If you want to be remembered properly, you would do well to write and publish your own story. If you are fortunate enough to have the editorship of a journal and enough influence over your association’s board, you can really secure your reputation for posterity. You can throw a festschrift, an event where scholars come together, your students and colleagues, and present papers honoring you and praising your contributions to knowledge and society. All the leading scholars have them. Typically they are organized by their graduate students, and some major press tends to publish the papers, gambling that a market exists for honoring you. But when you have juice and think enough of yourself, you can spend the Association’s resources on your greater glory. After all, ASALH could publish five rising scholars making new contributions to knowledge or honor yours at the same cost.
In this sense, V.P. Franklin has proven wise. Rather than leaving it to others, he took care of himself. We can assume that the Summer 2017 issue of the Journal of African American History, “The Scholarship and Social and Educational Activism of V. P. Franklin,” meets his approval. From his photograph on the cover, the contributors, to the ads running in the back, the special issue is the editor’s monument to himself. No other editor in ASALH’s illustrious history has had such recognition.

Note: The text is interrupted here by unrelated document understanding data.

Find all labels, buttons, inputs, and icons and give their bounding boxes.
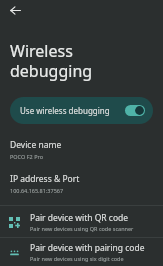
button[interactable]: Device name	[0, 139, 163, 160]
staticText: Pair new devices using QR code scanner	[30, 225, 134, 232]
button[interactable]: Pair device with pairing code	[0, 238, 163, 266]
staticText: Pair device with pairing code	[30, 242, 145, 254]
staticText: Wireless debugging	[10, 40, 155, 81]
staticText: 100.64.165.81:37567	[10, 187, 64, 194]
button[interactable]: Back	[5, 0, 25, 20]
staticText: Pair new devices using six digit code	[30, 255, 124, 262]
button[interactable]: IP address & Port	[0, 173, 163, 194]
staticText: Use wireless debugging	[20, 105, 121, 116]
staticText: IP address & Port	[10, 173, 80, 185]
staticText: POCO F2 Pro	[10, 153, 43, 160]
other: Pair device with pairing code	[6, 244, 22, 260]
button[interactable]: Use wireless debugging	[10, 97, 153, 124]
other: Pair device with QR code	[6, 214, 22, 230]
staticText: Pair device with QR code	[30, 212, 129, 224]
button[interactable]: Pair device with QR code	[0, 206, 163, 237]
staticText: Device name	[10, 139, 62, 151]
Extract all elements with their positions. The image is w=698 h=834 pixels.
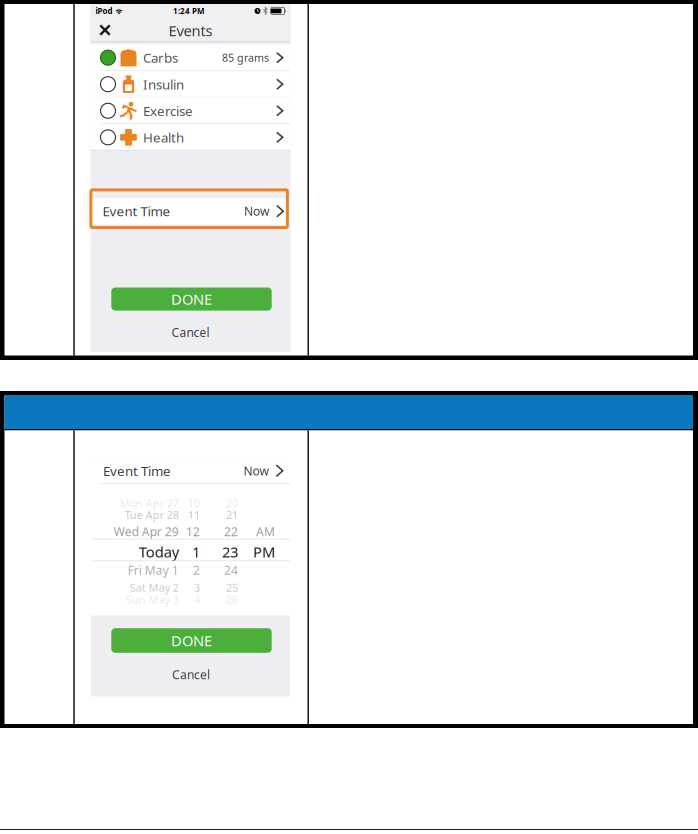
- staticText: Health: [143, 128, 184, 146]
- staticText: Events: [168, 21, 212, 40]
- staticText: Exercise: [143, 102, 193, 120]
- staticText: 3: [194, 580, 200, 595]
- button[interactable]: Carbs: [90, 44, 290, 71]
- button[interactable]: Insulin: [90, 71, 290, 98]
- staticText: iPod: [96, 6, 112, 16]
- staticText: Now: [244, 203, 269, 219]
- staticText: 85 grams: [222, 51, 269, 65]
- button[interactable]: Health: [90, 124, 290, 151]
- button[interactable]: DONE: [111, 288, 272, 311]
- staticText: Event Time: [103, 462, 171, 480]
- staticText: Sun May 3: [126, 592, 179, 607]
- staticText: 10: [188, 496, 200, 510]
- staticText: 24: [224, 562, 238, 578]
- staticText: PM: [253, 542, 275, 562]
- button[interactable]: Exercise: [90, 98, 290, 124]
- staticText: DONE: [171, 631, 212, 650]
- staticText: 4: [194, 592, 200, 607]
- staticText: 21: [226, 508, 238, 522]
- staticText: 20: [226, 496, 238, 510]
- staticText: Insulin: [143, 75, 184, 93]
- button[interactable]: DONE: [111, 628, 272, 653]
- staticText: Sat May 2: [130, 580, 179, 595]
- staticText: Fri May 1: [128, 562, 179, 578]
- staticText: Mon Apr 27: [120, 496, 179, 510]
- staticText: Cancel: [172, 324, 210, 340]
- staticText: Now: [244, 463, 268, 479]
- staticText: AM: [256, 524, 275, 540]
- staticText: Today: [139, 542, 179, 562]
- staticText: 11: [188, 508, 200, 522]
- staticText: 23: [222, 542, 238, 562]
- button[interactable]: Event Time: [91, 458, 290, 484]
- staticText: Event Time: [102, 202, 170, 220]
- staticText: Cancel: [172, 666, 210, 682]
- staticText: 2: [193, 562, 200, 578]
- staticText: 25: [226, 580, 238, 595]
- staticText: Tue Apr 28: [125, 508, 179, 522]
- staticText: DONE: [171, 289, 212, 309]
- staticText: 22: [224, 524, 238, 540]
- staticText: 1:24 PM: [173, 6, 205, 16]
- staticText: Carbs: [143, 49, 178, 66]
- button[interactable]: Event Time: [90, 198, 290, 225]
- staticText: 12: [186, 524, 200, 540]
- button[interactable]: Close: [94, 19, 116, 41]
- button[interactable]: Cancel: [151, 666, 231, 682]
- staticText: 1: [192, 542, 200, 562]
- button[interactable]: Cancel: [150, 324, 230, 340]
- staticText: Wed Apr 29: [114, 524, 179, 540]
- staticText: 26: [226, 592, 238, 607]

Indeed, Franklin has one-upped Carter G. Woodson in the house that he built. Our founder never had a special issue devoted to his work during his life or since. As he got older, he started to allow people to write about him, and when school children honored him with a book of short statements about his importance, it became one of his prize possessions. The teacher took the care of putting the handy-craft “book” in leather, and it served as his unpublished festschrift.
And it is in this light that we should understand V. P. Franklin’s role in ending the Woodson tradition of self-publishing. It was not about ASALH or Woodson, it was all about V. P. Franklin. Over the years he had had lots of difficulties in the production process of the journal, and among my jobs was smoothing things over with the company contracted to layout and copy edit the journal. Often unreasonable and intemperate, V. P. was always accommodated, but things became impossible, and the vendor wanted to quit. Not knowing a publisher from a printer, he also wanted new accommodations, and he went to university press behind my back as president and got bids. He did not know what was at stake. It was all about V. P. Franklin–his wants and needs. He gave no thought to what it meant to tradition. An advocate of black self-determination, he put his black self first.